Потом целует дочь в щёку, всё ещё хмурая. Короткие чёрные волосы сегодня завиты в локоны, на лице остатки макияжа. Перед сном она обычно сидит у зеркала и трёт лицо ватными дисками с мицелляркой, открывает баночки с душистыми кремами и что-то тихо рассказывает. Асель любит засыпать под эти мамины ритуалы, иногда совсем не хочется возвращаться в свою комнату.
– Я голодная, – падая на диван звездой, говорит Асель.
– Я тоже, сейчас что-нибудь сообразим. Как сеанс у психолога?
– Психотерапевта. Скучно, – вздыхает Аселя.
Потом видит, что мама берёт с полки стопку белья и, опережая её, бежит в комнату. Достаёт пачку сигарет из-под вороха разноцветных подушек и прячет в карман халата. Мама приходит позже, начинает стелить постель.

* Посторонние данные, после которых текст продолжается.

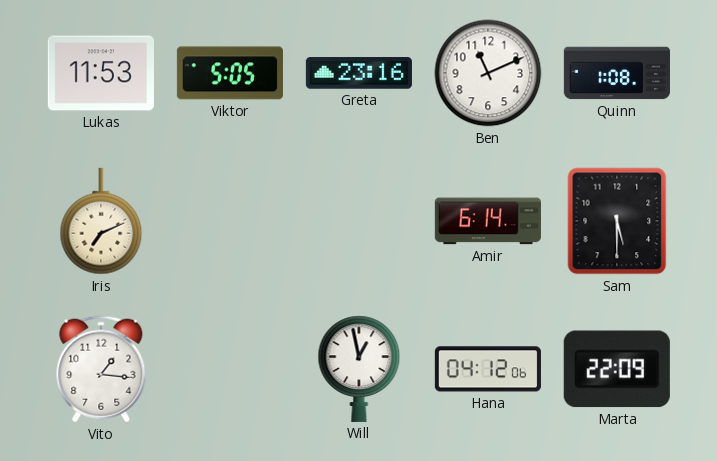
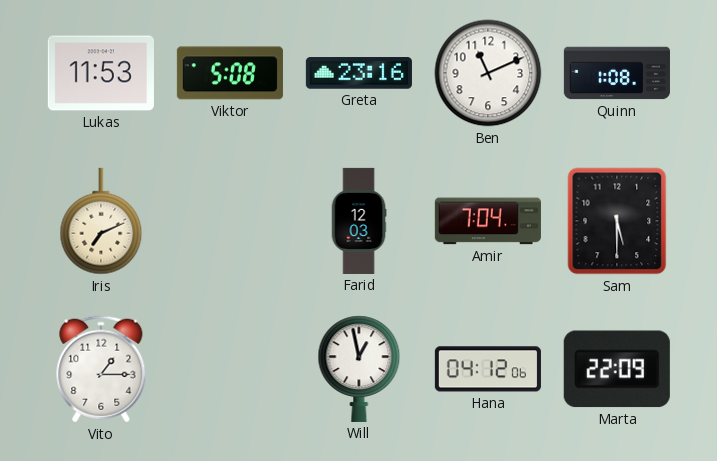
Viktor: 5:05 -> 5:08
Farid: none -> 12:03
Amir: 6:14 -> 7:04
Vito: 1:16 -> 1:15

– Солнышко, ты же в порядке? – спрашивает мама, встряхивая плед. – Папа настоял на этих сеансах, всё оплатил, но я надеюсь, что ты и без психолога знаешь, что обзываться нехорошо.
– Ну да, я же извинилась даже. Может, вернём деньги, съездим в выходные в ЦУМ?
– Это так не работает, – не без досады говорит мама. – Давай будем послушными и доходим на дурацкие терапии, ладно?
– Ока-а-ай, – протягивает Асель, снимая светлые узкие джинсы. Вертится в трусах у зеркала, разглядывая худые ноги. – Хочу попу накачать. И грудь.